What is breast cancer?

By Queens Courier Staff | editorial@queenscourier.com |

Courtesy Susan G. Komen for the Cure

Every day, cells in your body divide, grow and die. Most of the time cells divide and grow in an orderly manner. But sometimes cells grow out of control. This kind of growth of cells forms a mass or lump called a tumor. Tumors are either benign or malignant.

Benign tumors are not cancerous. When these tumors are removed, they typically do not reappear. The cells of a benign tumor do not invade nearby tissue or spread to other parts of the body.

Malignant tumors are made of abnormal cells and are cancerous. Malignant tumor cells can invade nearby tissue and spread to other parts of the body. A malignant tumor that develops in the breast is called breast cancer.

To grow, malignant breast tumors need to be fed. They get nourishment by developing new blood vessels in a process called angiogenesis. The new blood vessels supply the tumor with nutrients that promote growth.

As the malignant breast tumor grows, it can expand into nearby tissue. This process is called invasion. Cells can also break away from the primary, or main tumor, and spread to other parts of the body. The cells spread by traveling through the blood stream and/or lymphatic system. This process is called metastasis.

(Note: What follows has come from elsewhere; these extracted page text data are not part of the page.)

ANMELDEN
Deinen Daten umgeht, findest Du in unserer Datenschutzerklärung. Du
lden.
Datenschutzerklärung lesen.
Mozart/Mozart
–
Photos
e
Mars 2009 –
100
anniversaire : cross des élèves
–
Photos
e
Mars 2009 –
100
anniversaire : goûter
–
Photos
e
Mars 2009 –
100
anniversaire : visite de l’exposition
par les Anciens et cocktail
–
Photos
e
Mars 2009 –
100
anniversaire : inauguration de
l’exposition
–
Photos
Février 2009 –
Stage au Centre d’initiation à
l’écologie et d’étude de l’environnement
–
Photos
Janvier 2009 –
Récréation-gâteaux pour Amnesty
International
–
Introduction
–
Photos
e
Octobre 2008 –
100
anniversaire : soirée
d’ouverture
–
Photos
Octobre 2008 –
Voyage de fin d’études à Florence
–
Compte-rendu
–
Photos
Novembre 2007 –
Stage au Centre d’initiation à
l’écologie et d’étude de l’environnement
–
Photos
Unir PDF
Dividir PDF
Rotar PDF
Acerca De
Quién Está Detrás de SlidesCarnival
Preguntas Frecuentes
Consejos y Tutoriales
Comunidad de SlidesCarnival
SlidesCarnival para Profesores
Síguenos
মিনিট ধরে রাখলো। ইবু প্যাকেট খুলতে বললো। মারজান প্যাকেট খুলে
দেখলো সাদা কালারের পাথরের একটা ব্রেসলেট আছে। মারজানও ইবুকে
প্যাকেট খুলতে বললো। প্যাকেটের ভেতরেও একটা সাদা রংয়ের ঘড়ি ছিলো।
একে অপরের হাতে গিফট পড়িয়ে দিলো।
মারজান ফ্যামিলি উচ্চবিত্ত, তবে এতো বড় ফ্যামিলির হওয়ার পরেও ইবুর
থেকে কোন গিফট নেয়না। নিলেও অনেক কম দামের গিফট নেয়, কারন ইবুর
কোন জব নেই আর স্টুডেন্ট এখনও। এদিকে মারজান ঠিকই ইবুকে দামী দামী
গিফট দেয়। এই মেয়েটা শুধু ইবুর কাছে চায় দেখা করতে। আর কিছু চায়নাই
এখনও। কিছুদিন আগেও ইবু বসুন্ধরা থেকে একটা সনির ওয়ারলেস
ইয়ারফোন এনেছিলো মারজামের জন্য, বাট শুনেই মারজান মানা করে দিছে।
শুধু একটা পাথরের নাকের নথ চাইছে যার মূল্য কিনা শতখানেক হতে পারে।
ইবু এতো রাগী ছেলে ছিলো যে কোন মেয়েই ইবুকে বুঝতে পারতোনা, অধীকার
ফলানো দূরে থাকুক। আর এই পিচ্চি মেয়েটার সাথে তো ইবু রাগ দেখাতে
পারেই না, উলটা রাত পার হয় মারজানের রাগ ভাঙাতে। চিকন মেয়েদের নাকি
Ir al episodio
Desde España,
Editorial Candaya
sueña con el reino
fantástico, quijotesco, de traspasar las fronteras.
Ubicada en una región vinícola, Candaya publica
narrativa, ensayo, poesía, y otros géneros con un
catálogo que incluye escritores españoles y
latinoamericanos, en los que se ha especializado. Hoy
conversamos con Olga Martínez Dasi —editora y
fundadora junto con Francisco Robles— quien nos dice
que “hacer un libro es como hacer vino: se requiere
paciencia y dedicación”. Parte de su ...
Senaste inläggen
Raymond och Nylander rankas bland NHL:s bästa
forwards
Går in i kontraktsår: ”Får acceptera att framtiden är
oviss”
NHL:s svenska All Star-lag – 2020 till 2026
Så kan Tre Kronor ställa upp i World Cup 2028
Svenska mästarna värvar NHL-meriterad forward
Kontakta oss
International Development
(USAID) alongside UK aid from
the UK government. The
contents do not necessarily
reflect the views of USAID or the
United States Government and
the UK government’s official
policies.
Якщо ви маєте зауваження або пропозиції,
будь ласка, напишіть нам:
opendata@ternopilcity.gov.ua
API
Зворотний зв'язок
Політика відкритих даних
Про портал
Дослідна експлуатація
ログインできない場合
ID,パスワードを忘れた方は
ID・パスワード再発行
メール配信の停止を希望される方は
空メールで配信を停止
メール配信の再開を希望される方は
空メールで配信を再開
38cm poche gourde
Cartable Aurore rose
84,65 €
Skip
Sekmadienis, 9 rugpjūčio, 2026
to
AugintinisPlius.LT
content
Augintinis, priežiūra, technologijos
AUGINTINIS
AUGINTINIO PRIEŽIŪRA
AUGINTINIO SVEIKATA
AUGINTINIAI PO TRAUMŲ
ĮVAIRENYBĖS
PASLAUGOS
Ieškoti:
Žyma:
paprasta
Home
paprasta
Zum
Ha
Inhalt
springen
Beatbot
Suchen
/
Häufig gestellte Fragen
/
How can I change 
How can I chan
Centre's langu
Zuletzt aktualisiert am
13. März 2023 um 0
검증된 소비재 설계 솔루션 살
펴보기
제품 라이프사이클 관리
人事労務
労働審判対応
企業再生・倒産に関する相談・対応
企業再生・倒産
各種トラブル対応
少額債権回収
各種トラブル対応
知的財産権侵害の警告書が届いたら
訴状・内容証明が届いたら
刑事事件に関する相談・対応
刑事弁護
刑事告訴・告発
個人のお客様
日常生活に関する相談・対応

When malignant breast cells appear in a new location, they begin to divide and grow out of control again as they create another tumor. Even though the new tumor is growing in another part of the body, it is still called breast cancer. The most common locations of metastatic breast cancer are the lungs, liver, bones and brain.

Cells can grow out of control before any symptoms of the disease appear. That is why breast screening to find early changes is so important. If breast cancer is found early, there are more treatment options and improved chance for survival.

Susan G. Komen for the Cure® recommends that women 40 years and older have a mammogram every year. If you have a history of breast cancer in your family, talk with your doctor about your personal risk, including when to start getting mammograms and how often to have them.

If your mother or sister had breast cancer before menopause, you may need to start getting mammograms or other tests and yearly clinical breast exams before age 40. It is important for all women to have clinical breast exams at least every three years starting at age 20 and every year after age 40.